My Three Major Short-term Goals

I am a to-do list kind of person. My upbringing and reality have molded me to make every minute of my life count. This does not mean I want every minute of my waking hours to be productive. Trust me, I do a lot of stuff in a day that you would not necessarily label as “productive.” Playing the ukulele while my roommate sings deserves to be in my schedule, for example, as long as it brings me inner peace.

But I want my life, and every day of it, to not be filled with regrets. Nothing is as heavy as a heart full of regrets.

Enough ranting about why I am a to-do list kind of person.

Anyways, I like to have a list of short-term goals and a list of long-term goals. The leaves of a branch and its neighboring branches make up a tree. In a way, the leaves themselves are the tree. In the same notion, the collection of days make up our life. In a way, each day is a miniature version of your life, except that you do not die but get another life the next morning.

How we plan our days tells a lot about how we are planning our life. This is why your short-term goals are a reflection of where you are headed for the long-term.

These are my beliefs. You can agree to say otherwise. Regardless, these are my short-term goals for the time being:

Goal 1: To take care of my finances

Life is a lot better with money.

Just yesterday, I went on a hike funded by my office. It was a hike with the theme “Hike for Water,” organized by Wine to Water Nepal on behalf of World Water Day.

This was when I got the opportunity to listen to the story of Wine to Water, the organization. Here’s the short story:

Founder Doc Hendley dreamed up the concept of Wine To Water while bartending and playing music in nightclubs around North Carolina, USA. He was startled to learn that some parts of the world still have water scarcity, a problem he thought did not exist, given that he was raised in one of the most developed cities of the world.

In February 2004, Doc held his first fundraiser. And by August, he was living halfway around the globe in Sudan, Africa installing water systems for victims of the government-supported genocide.

His life would never be the same.

After spending one year in Darfur, Doc returned home. The haunting memories of what he had witnessed drove him to continue building the organization he started with that first fundraiser in a bar. Doc was determined to provide clean water for the world.

This is how he started, from saving up money from his job “selling wine,” to working to solve the world’s water problem. If I was him, I would give the organization the same name – Wine to Water. Damn. This story gives me goosebumps every time I narrate it.

In 2009, Doc was named as a top ten CNN Hero for that year.

Money matters, guys. It does. A lot.
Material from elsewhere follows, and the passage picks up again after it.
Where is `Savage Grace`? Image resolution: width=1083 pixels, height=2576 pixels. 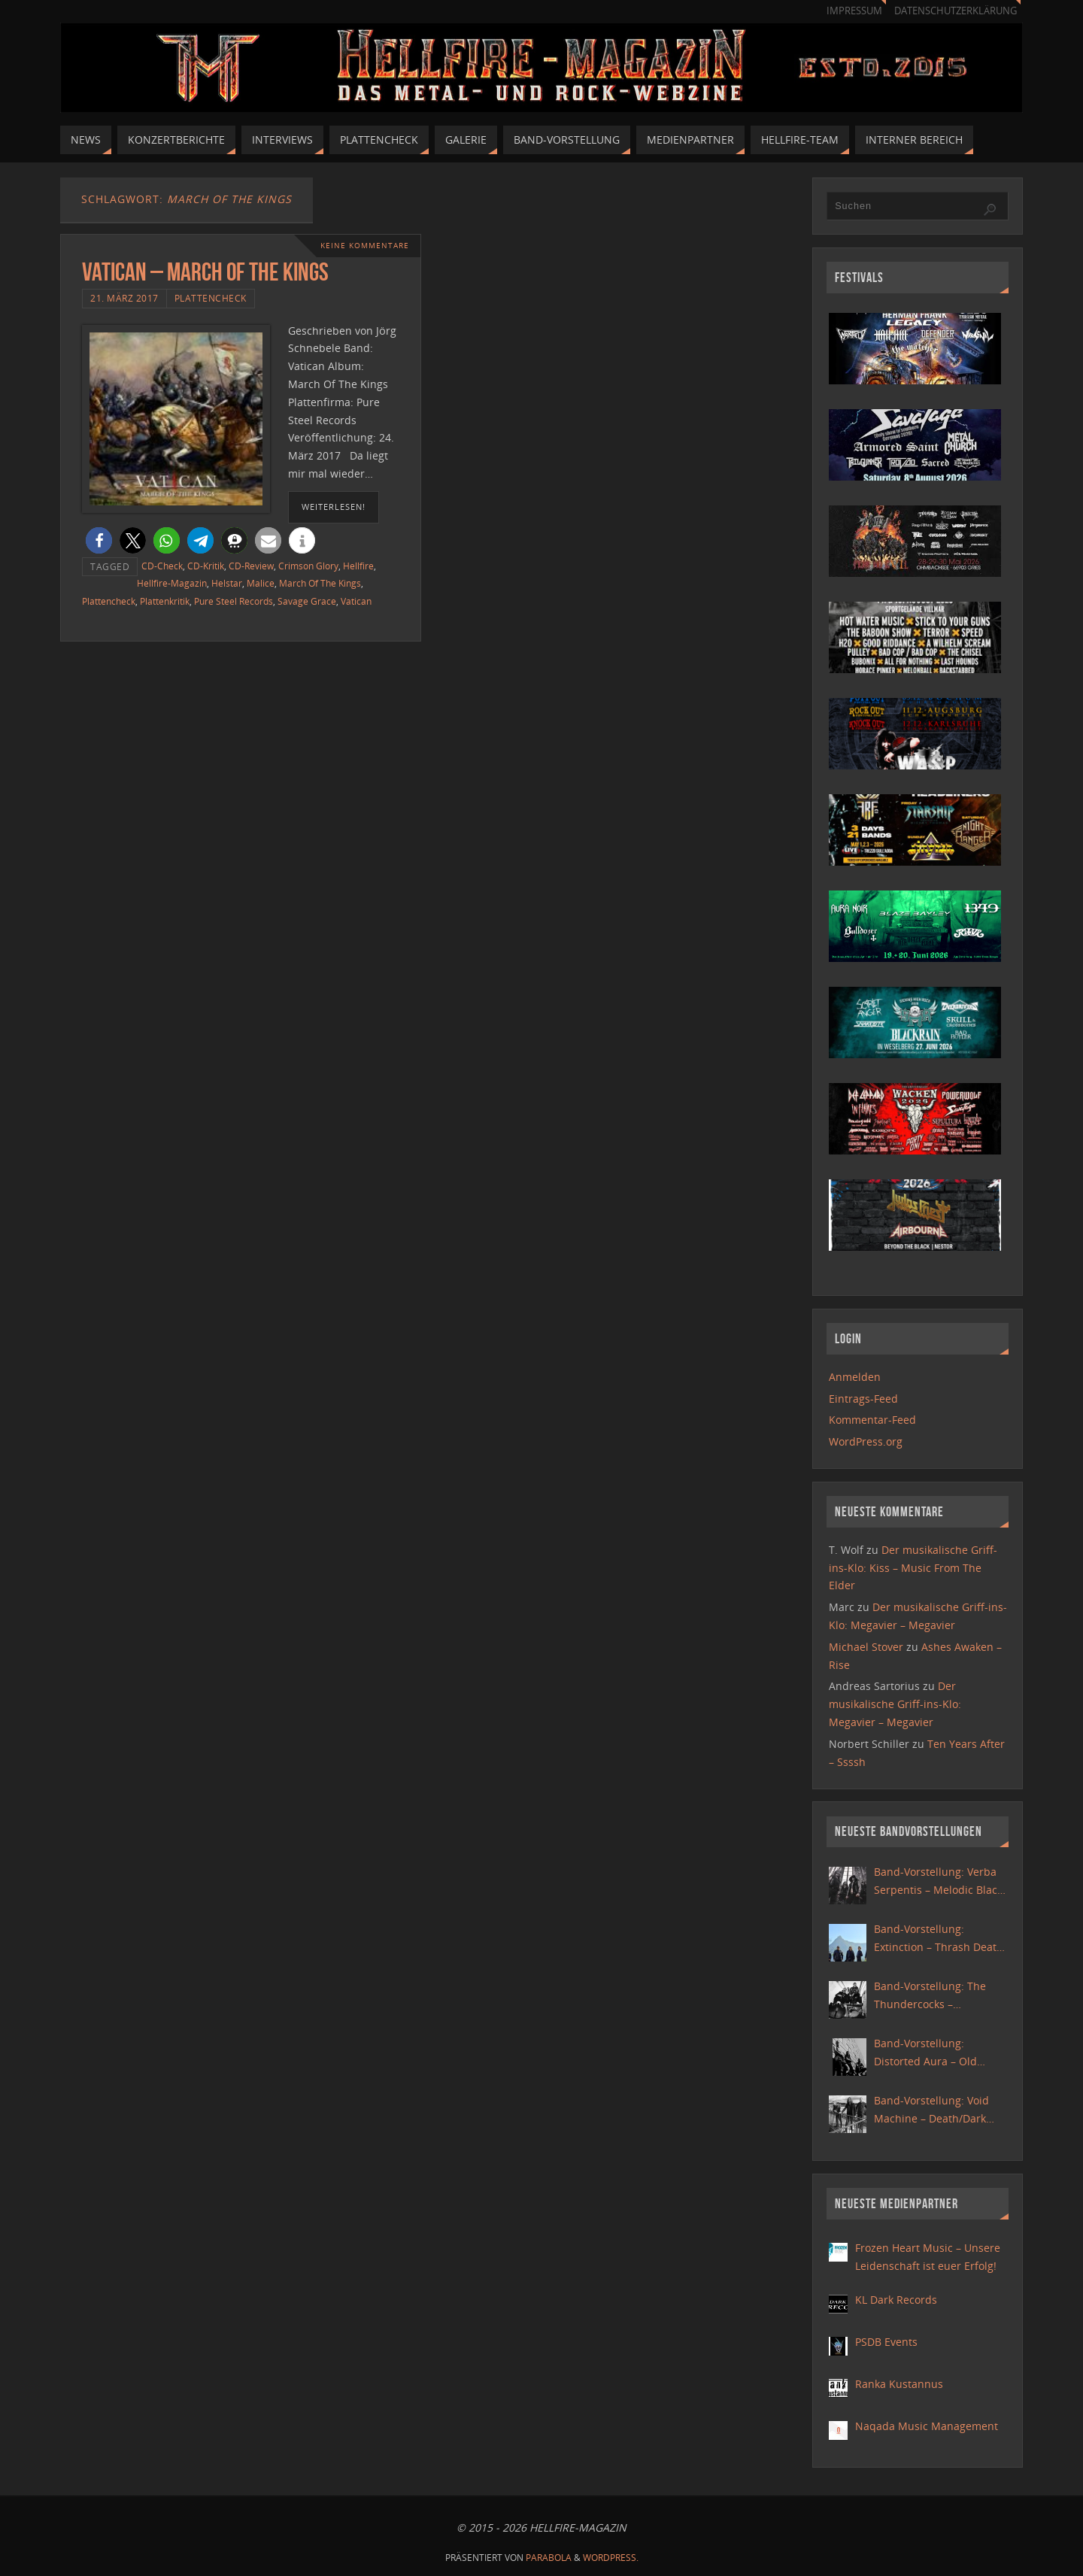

All the good deeds in the world are impossible without money. Hope you learn to master it too. I’m trying. Immediately after I finished high school, I dived headfirst into learning the basics of investing in the stock market. Thanks to Law of Attraction, I now work at Sharesansar, Nepal’s most reputed company when it comes to the capital market. I also started this website you’re reading right now to document my entire journey in the Nepal Stock Exchange (NEPSE). Furthermore, I have an Instagram page @nepsetrader to connect with people who have the same passion that I do.

All this for what? For the money, dammit. I say this without shame. For the money. The miracles that are possible with money. In your personal life and for humanity.

Goal 2: To have a hard skill

Writing, communication, networking, debating: these are just soft skills. Authors have created a fortune by writing bestsellers, and speakers have created millions hosting conferences (which my mentor Dan Pena says “filling asses on seminar seats”), but you get my point.

You NEED to have a hard skill to serve the people of the world. A smart-mouthed salesman can’t sell if he does not have a product. A writer can’t finish a book if he has not lived a life with a story worth listening to.

Combine this with the fact that I have always considered that people in tech are from an entirely different world altogether. Students in IT speak in terminologies that a layman doesn’t understand. I need to change that if I want to have a meaningful conversation with the tech guys and collaborate with them in a corporate setting. This is why I chose programming as a good hard skill to have.

I first started with Python, given its capabilities to work with a massive amount of data. I figured this would be helpful to me since I am also considering algorithmic stock trading as my career plan. However, after learning data scraping, I figured I would be better off learning in the niche that would show results quickly, not when I own a hedge fund 10 years into the future.

Right now, I am learning Flutter along with Dart, a combination of which will allow building cross-platform applications. Combined with my data scraping capabilities, you might see me unveiling cool apps sometime in the near future. Stick around for that.

As a side note, if you are actually reading this article till this point, please do not come to me and say that you read it. Otherwise, I will get a false sense of accomplishment (now that people have already read about my “cool” plan) and I might never finish my projects.

Goal 3: To be a better human being

Physically. Socially. Mentally. Spiritually.

I am working out regularly, and I mean every single day, thanks to the 60-days working out streak I am trying to complete on my personal Instagram. I am learning Mandarin Chinese since China is an emerging world force and we are their neighbors. I hike regularly to wander and meet new people.

I would love to experiment with Yoga now, but I just can’t sit still. If you’re reading this and you do yoga, please come teach me without ever telling me you read this article.

We get one life, and I mean one. Literally. Let’s be the best. At everything. Let’s try, at least.